The Reeler


April 19, 2007


Old-school courtroom thriller finds most of its pleasure in Gosling's inspired puttering

A marble streaks down an elaborate mini roller-coaster under the opening credits to Fracture, which aspires to build suspense with the same greased efficiency. It’s an old-school courtroom thriller that unfolds with airtight logic and is structured around a series of inter-generational acting throw downs between celebrated thesps: Ryan Gosling’s inspired puttering about besting Anthony Hopkins’ Cheshire Cat-grin psycho routine.

Hopkins plays Ted Crawford, a paunchy aeronautics engineer cuckolded by his too-beautiful wife (Embeth Davidtz). Skulking around in his antiseptic modernist mansion, he offs her with dispatch. Then the plot begins in earnest, with Gosling’s hotshot assistant district attorney being assigned the case right before he’s ready to leap into the private sector for a lucrative corporate gig.
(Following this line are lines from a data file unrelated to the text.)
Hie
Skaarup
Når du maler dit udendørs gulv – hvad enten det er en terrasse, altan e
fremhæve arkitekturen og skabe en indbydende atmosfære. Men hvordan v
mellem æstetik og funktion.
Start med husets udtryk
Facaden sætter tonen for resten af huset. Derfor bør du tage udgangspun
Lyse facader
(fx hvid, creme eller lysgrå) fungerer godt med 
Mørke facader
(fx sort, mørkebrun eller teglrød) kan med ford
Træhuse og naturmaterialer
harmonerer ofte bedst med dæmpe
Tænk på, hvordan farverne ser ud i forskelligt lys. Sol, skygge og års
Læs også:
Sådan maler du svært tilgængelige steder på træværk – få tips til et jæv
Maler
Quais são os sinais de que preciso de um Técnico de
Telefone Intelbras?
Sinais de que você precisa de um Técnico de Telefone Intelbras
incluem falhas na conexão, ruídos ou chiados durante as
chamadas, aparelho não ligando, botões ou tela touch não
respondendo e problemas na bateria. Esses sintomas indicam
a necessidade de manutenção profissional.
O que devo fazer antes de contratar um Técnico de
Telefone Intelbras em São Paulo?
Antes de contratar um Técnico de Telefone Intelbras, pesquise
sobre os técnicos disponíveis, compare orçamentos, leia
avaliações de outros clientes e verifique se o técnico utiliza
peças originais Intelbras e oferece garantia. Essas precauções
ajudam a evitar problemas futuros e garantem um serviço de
Expecting a quick conviction, he’s hoodwinked by the cagey Hopkins who, representing himself, slowly unravels all the evidence mounted against him.

Director Gregory Hoblit (Primal Fear) approaches the material with restraint, keeping the camera at eye level, and allowing the actors to add their own bizarre details to deepen their characterizations. He’s also chosen an unusually harsh lighting scheme, as if each actor was always under a spotlight in an interrogation room, and tends to employ unmotivated tracking shots when he gets bored. But most importantly he keeps the plot moving, and allows Gosling to do his work -- which is where most of the pleasure lies here.
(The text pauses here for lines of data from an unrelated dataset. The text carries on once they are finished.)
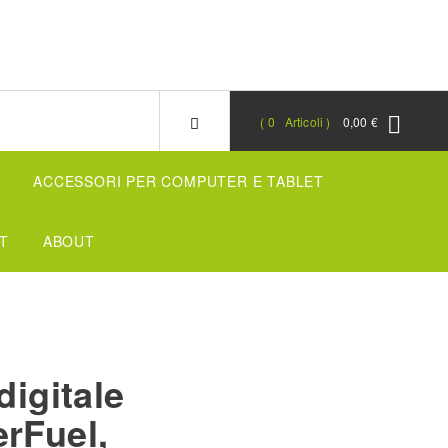
0
Articoli
0,00 €
ACCESSORI PER COMPUTER E TABLET
T
ABOUT
digitale
rFuel,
His Willy Beachum is restless, a highly ambitious Southern kid who owns every space he saunters through. Gosling adds loads of detail: the way he arrogantly splays on the couch at the initial crime scene; pops nuts into his mouth like a nervous tic; digs into the mail guy for choosing a popcorn-flavored jelly bean; or the awkward overhand grip he puts on his fork, shoveling in his Thanksgiving dinner like he’s at a trough. These early scenes of exposition are the best in the movie because of these endearing eccentricities, and the supporting cast plays off him beautifully, including David Straithairn as the paternalistic DA and Zoe Kazan as his doe-eyed secretary.
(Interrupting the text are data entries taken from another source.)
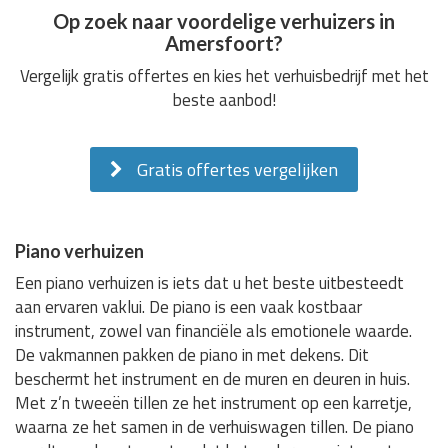
Op zoek naar voordelige verhuizers in
Amersfoort?
Vergelijk gratis offertes en kies het verhuisbedrijf met het
beste aanbod!
Gratis offertes vergelijken
Piano verhuizen
Een piano verhuizen is iets dat u het beste uitbesteedt
aan ervaren vaklui. De piano is een vaak kostbaar
instrument, zowel van financiële als emotionele waarde.
De vakmannen pakken de piano in met dekens. Dit
beschermt het instrument en de muren en deuren in huis.
Met z’n tweeën tillen ze het instrument op een karretje,
waarna ze het samen in de verhuiswagen tillen. De piano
Things screech to a halt with the dramatic money shots, though, as Gosling holds back in the presence of Hopkins, playing it straighter to let the script‘s able machinery take over. Hopkins trots out a watered down Hannibal routine, all icy glares and sarcastic put-downs. It’s a predictable monstrosity that could have used some ham, but Hopkins plays it detached all the way through to Fracture's elegantly plotted ending -- satisfying in its sober rationality.